§ **The task**:
Find each line in the records below that contains the word "назначения", and copy it out.

Stored data entries:
****
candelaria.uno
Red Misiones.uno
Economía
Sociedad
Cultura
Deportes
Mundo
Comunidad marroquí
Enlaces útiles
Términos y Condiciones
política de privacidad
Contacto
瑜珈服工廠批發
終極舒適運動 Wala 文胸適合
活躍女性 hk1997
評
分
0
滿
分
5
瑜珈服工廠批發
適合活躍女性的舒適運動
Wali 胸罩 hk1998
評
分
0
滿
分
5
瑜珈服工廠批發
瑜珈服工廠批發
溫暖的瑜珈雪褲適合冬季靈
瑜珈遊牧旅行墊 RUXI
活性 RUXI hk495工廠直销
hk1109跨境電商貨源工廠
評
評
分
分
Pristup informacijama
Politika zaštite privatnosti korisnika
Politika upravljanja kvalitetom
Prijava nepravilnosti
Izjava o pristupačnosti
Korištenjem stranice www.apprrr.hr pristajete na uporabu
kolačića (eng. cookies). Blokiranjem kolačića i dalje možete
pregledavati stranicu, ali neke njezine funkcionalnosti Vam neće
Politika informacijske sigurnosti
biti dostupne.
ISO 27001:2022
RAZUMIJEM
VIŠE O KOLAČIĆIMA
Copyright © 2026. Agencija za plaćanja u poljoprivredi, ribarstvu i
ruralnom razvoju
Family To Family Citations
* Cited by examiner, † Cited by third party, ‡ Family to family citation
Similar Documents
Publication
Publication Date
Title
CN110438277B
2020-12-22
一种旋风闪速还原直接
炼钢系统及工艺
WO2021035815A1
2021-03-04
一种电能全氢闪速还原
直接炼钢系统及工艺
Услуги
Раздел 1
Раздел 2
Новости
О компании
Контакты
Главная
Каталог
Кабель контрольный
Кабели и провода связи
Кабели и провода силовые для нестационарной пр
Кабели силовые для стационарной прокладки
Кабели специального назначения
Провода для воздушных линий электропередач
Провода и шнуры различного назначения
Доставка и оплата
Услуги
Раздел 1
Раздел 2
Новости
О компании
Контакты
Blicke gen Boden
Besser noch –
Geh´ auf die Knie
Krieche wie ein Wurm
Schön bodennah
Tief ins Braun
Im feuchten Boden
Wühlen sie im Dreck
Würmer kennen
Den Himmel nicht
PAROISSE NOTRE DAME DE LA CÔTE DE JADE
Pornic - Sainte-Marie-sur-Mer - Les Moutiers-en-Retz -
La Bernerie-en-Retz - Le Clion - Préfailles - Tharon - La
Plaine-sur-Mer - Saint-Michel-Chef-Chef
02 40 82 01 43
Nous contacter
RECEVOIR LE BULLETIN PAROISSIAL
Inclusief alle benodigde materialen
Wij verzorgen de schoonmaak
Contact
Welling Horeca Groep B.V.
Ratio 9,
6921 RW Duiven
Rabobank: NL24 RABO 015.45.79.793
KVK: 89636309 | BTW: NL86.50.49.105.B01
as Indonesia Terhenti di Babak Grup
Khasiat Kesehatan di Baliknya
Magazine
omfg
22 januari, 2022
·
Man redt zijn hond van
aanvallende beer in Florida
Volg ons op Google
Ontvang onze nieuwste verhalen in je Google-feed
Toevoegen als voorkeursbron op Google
****
§ **Result for this exercise**:
Кабели специального назначения
Провода и шнуры различного назначения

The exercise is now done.